Minestrone Soup

Minestrone Soup

During the winter, I always think of cozy recipes that warm us up! This minestrone soup recipe is perfect for a cold winter day. It’s delicious and packed with flavor with the addition of fresh herbs. The cannellini beans and pasta make this hearty enough to be a meal. This soup is packed with vegetables too! My whole family loves this soup. I served it with a baguette from Blue Dog, our local bakery, and it was the perfect cozy supper. You can find more delicious soup recipes here and here!
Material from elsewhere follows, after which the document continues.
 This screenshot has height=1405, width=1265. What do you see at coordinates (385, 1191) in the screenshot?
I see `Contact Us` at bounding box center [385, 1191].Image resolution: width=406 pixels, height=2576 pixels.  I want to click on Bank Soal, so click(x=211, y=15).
2 carrots, peeled and sliced

2 ribs of celery, sliced

1 zucchini, quartered and sliced

1 yellow squash, quartered and sliced

2 russet potatoes, peeled and chopped

2 cups of baby spinach

4 cloves of garlic, minced

2 shallots, minced

2 cans of petite diced tomatoes

1 can of tomato paste

1 can of cannellini beans, drained and rinsed

1 cup of ditalini pasta

4 tablespoons of olive oil

1 box of vegetable broth

4 cups of water

2 tablespoons of fresh thyme, minced

2 tablespoons of fresh oregano, minced

2 tablespoons of salt

Crushed red pepper to taste

Parmesan to garnish


In a large post, heat olive oil over medium heat until it is shimmering.
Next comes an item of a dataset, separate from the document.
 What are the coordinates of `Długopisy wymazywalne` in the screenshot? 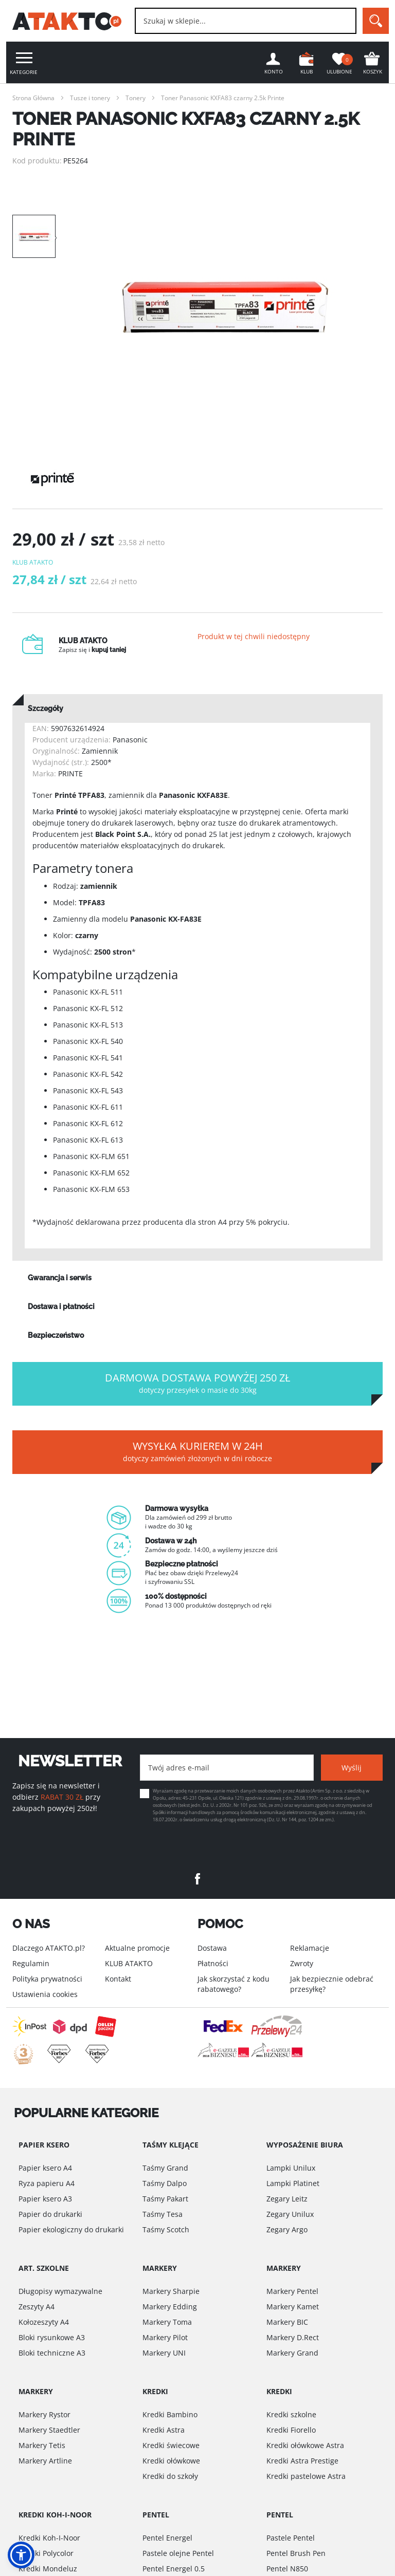 It's located at (60, 2291).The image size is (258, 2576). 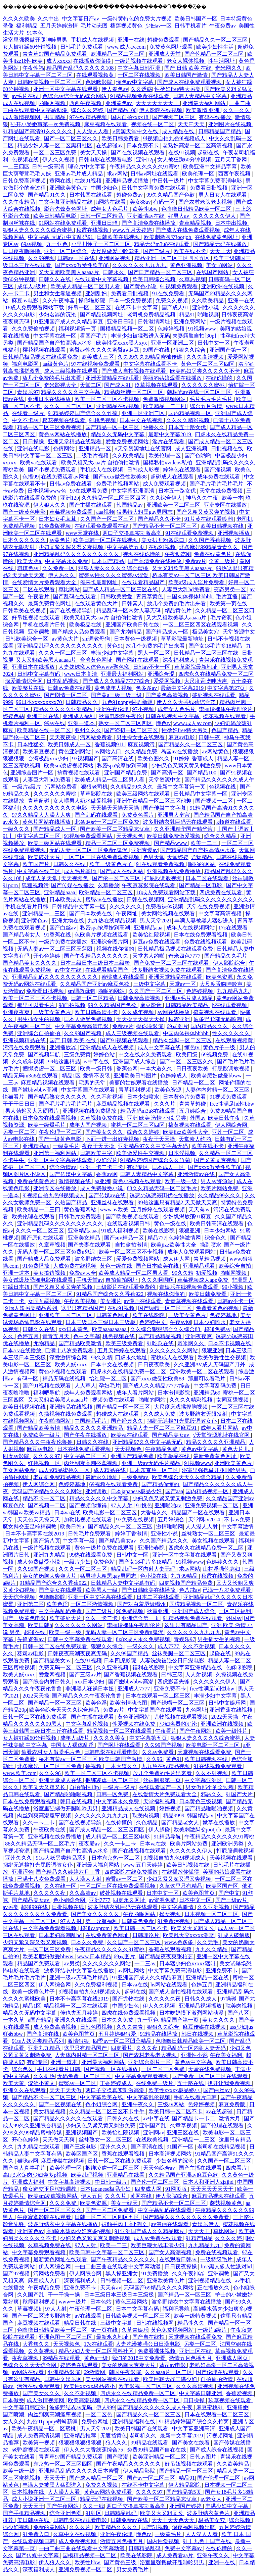 What do you see at coordinates (144, 469) in the screenshot?
I see `日韩成人影视` at bounding box center [144, 469].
Add the shallots and garlic and sauté until they are fragrant.

Pour in the carrots and celery and cook until they are tender.
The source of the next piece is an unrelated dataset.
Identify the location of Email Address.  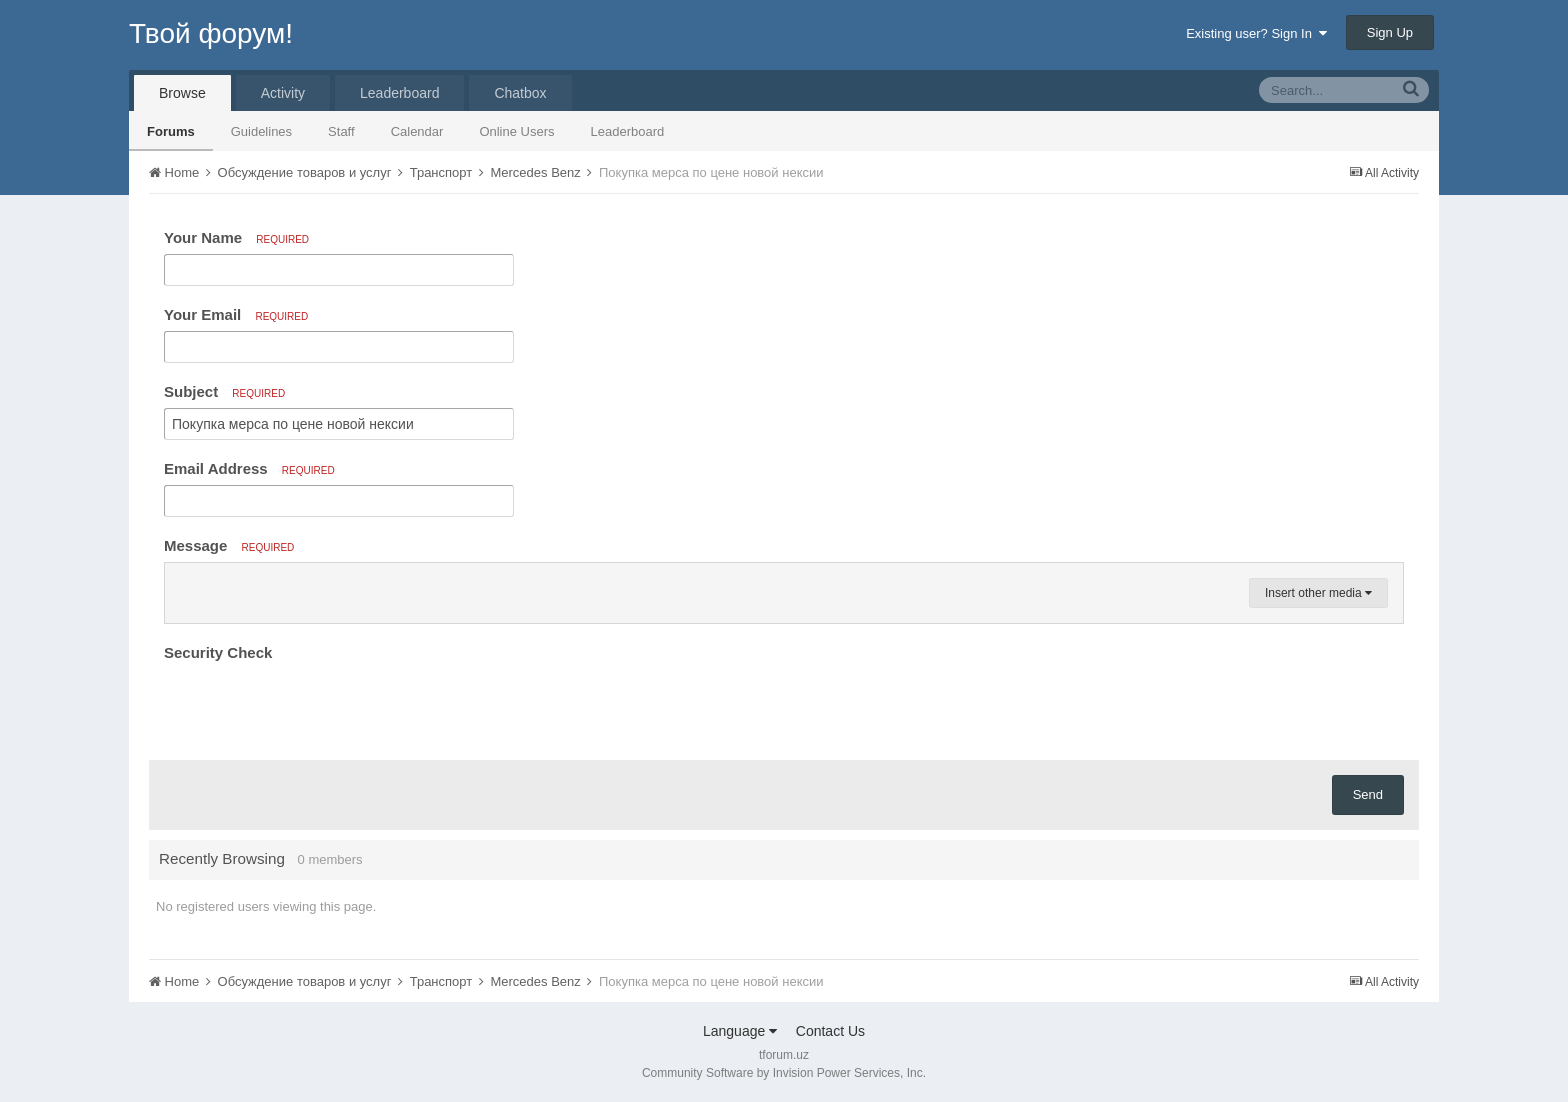
(249, 468).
Add in the potatoes, zucchini, yellow squash, and herbs.

Pour in the petite diced tomatoes and spoon in the tomato paste.

Add the vegetable broth and water.

Stir all of the ingredients until they are well combined.

Season the soup with salt and crushed red pepper.

Bring the soup to a low boil.

Reduce it to a simmer and let the soup cook until the potatoes are slightly tender.

Add the pasta and cook until it is al dente.

Add the spinach and cannellini beans.

Let the soup simmer for two more minutes and then remove it from the stove.

Ladle the soup into bowls and garnish it with grated Parmesan.

Serve with your favorite bread and enjoy!